## REQUIRED WORK
Search the listing below for "pour". Copy each matching line.

## MATERIAL PROVIDED

Segment Open

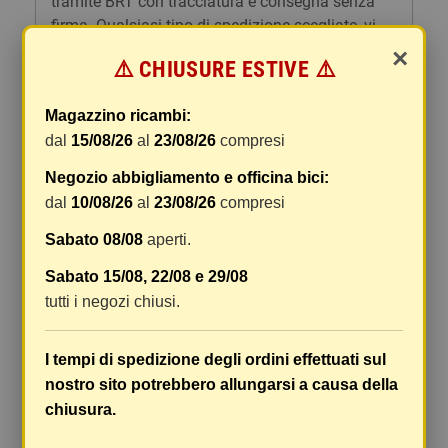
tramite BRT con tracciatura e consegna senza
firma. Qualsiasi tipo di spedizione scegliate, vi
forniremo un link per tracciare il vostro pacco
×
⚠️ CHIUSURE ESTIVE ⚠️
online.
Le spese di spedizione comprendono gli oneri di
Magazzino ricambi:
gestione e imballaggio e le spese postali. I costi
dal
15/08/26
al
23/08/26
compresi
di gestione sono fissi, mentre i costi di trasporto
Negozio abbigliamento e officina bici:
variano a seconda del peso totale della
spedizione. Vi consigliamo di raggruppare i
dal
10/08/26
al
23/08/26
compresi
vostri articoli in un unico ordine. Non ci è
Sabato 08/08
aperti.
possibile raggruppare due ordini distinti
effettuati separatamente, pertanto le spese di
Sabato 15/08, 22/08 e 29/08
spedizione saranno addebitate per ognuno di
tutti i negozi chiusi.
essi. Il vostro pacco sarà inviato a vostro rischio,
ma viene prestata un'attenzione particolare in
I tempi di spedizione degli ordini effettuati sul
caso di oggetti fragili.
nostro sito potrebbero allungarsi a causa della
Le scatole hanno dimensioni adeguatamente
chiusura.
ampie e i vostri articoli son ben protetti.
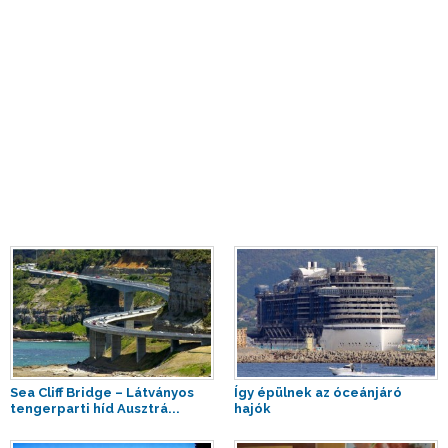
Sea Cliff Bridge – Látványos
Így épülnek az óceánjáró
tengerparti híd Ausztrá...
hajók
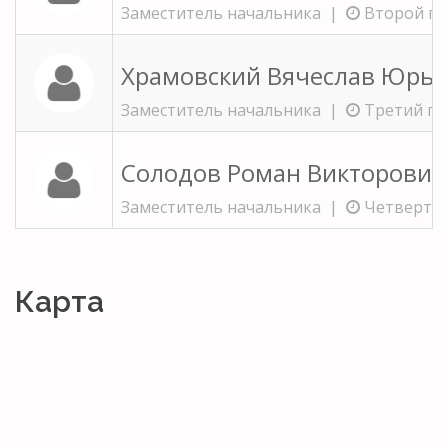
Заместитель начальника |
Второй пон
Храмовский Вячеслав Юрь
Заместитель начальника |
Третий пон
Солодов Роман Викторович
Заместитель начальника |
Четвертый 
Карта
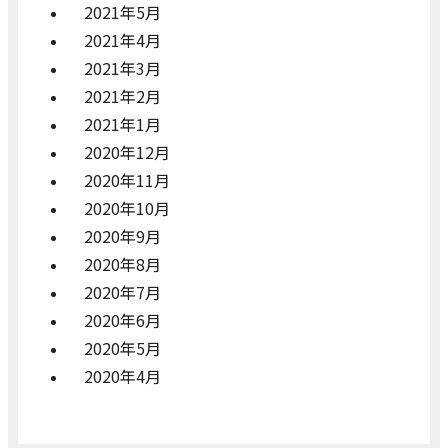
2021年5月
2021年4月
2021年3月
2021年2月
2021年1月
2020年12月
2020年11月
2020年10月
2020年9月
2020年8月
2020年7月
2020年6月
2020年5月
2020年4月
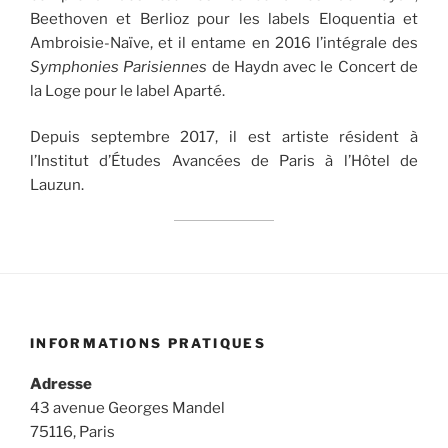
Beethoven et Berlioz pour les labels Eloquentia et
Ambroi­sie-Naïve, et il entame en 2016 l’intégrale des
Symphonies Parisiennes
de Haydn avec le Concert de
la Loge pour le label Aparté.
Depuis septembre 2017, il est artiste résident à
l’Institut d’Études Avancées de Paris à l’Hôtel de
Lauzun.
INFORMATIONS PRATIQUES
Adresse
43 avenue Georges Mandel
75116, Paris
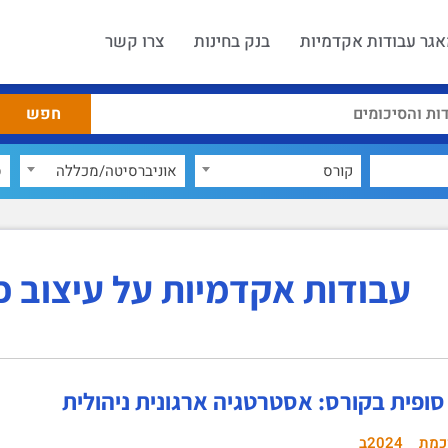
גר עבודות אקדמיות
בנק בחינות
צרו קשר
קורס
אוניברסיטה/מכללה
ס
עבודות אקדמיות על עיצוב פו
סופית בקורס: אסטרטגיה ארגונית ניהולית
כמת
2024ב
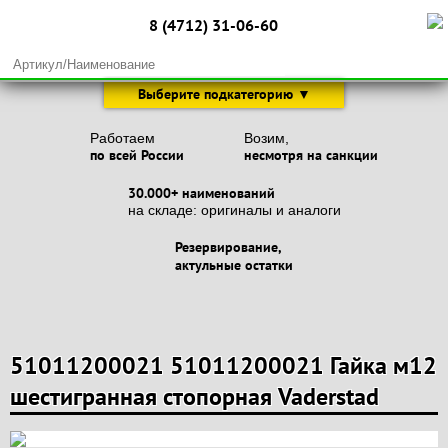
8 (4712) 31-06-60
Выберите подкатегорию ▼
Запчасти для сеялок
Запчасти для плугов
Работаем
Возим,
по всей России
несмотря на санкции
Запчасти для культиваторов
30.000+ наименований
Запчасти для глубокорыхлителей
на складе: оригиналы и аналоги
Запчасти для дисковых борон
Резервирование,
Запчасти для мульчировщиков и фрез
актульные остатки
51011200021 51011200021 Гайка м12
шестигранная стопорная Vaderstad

Segment Closed
Segment Open

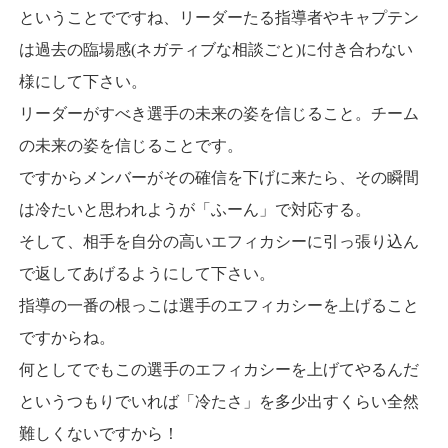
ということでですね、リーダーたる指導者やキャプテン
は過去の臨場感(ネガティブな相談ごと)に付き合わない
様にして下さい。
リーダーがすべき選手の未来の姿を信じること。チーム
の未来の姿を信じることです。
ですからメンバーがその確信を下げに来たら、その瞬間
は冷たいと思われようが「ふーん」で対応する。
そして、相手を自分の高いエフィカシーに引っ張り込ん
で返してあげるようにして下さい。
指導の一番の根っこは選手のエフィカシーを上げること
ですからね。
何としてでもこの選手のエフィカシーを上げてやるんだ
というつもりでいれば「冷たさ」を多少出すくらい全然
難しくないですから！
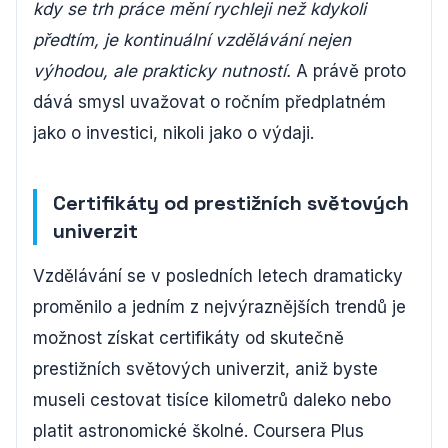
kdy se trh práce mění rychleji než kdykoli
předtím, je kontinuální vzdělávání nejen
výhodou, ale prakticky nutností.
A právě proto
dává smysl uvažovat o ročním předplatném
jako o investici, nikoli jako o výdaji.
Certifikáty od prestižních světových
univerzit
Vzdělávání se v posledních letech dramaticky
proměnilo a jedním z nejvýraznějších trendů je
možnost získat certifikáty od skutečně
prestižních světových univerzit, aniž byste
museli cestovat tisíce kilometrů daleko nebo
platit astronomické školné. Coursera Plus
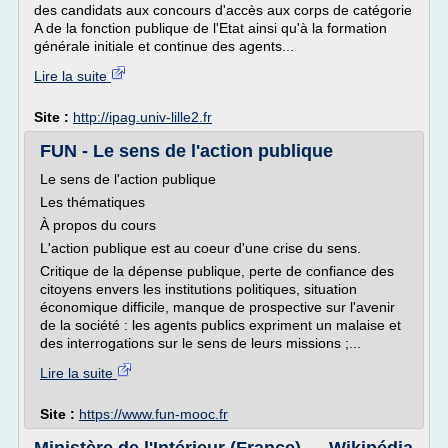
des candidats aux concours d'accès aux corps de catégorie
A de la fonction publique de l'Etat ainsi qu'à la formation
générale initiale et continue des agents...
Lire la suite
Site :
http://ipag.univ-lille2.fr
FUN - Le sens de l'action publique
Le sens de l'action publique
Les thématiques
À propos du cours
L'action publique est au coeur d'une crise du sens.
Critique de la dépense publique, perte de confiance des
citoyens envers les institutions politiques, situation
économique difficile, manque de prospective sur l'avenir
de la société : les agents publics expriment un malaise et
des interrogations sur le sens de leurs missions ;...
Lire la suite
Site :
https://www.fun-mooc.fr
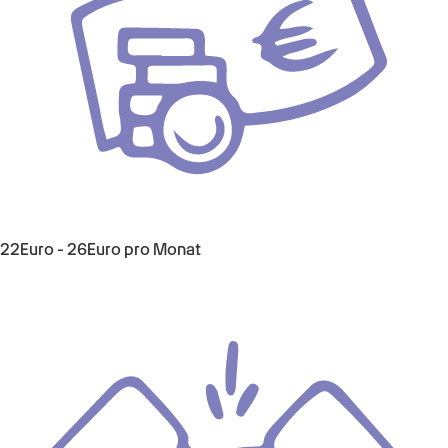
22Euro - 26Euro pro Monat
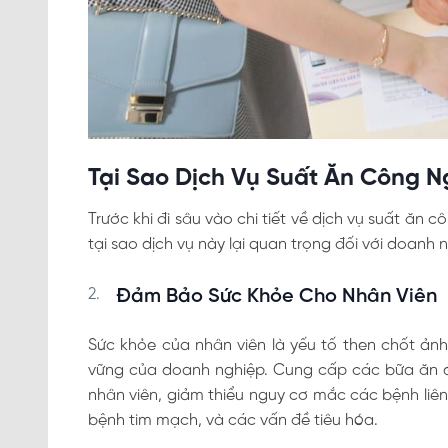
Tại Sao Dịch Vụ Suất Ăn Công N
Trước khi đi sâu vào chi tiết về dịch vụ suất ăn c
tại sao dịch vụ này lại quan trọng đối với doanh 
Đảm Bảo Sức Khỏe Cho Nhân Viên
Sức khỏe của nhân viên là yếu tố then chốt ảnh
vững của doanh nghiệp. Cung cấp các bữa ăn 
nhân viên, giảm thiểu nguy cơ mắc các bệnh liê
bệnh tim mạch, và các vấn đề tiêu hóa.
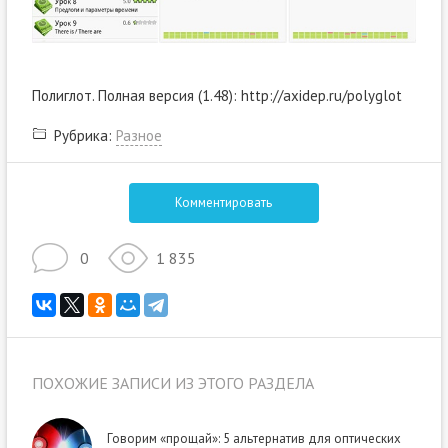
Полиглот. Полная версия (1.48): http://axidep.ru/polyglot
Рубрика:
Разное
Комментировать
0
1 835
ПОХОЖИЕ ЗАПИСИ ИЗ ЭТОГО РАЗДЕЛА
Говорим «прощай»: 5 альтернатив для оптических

Segment Closed

## EXERCISE OUTPUT
Beethoven et Berlioz pour les labels Eloquentia et
la Loge pour le label Aparté.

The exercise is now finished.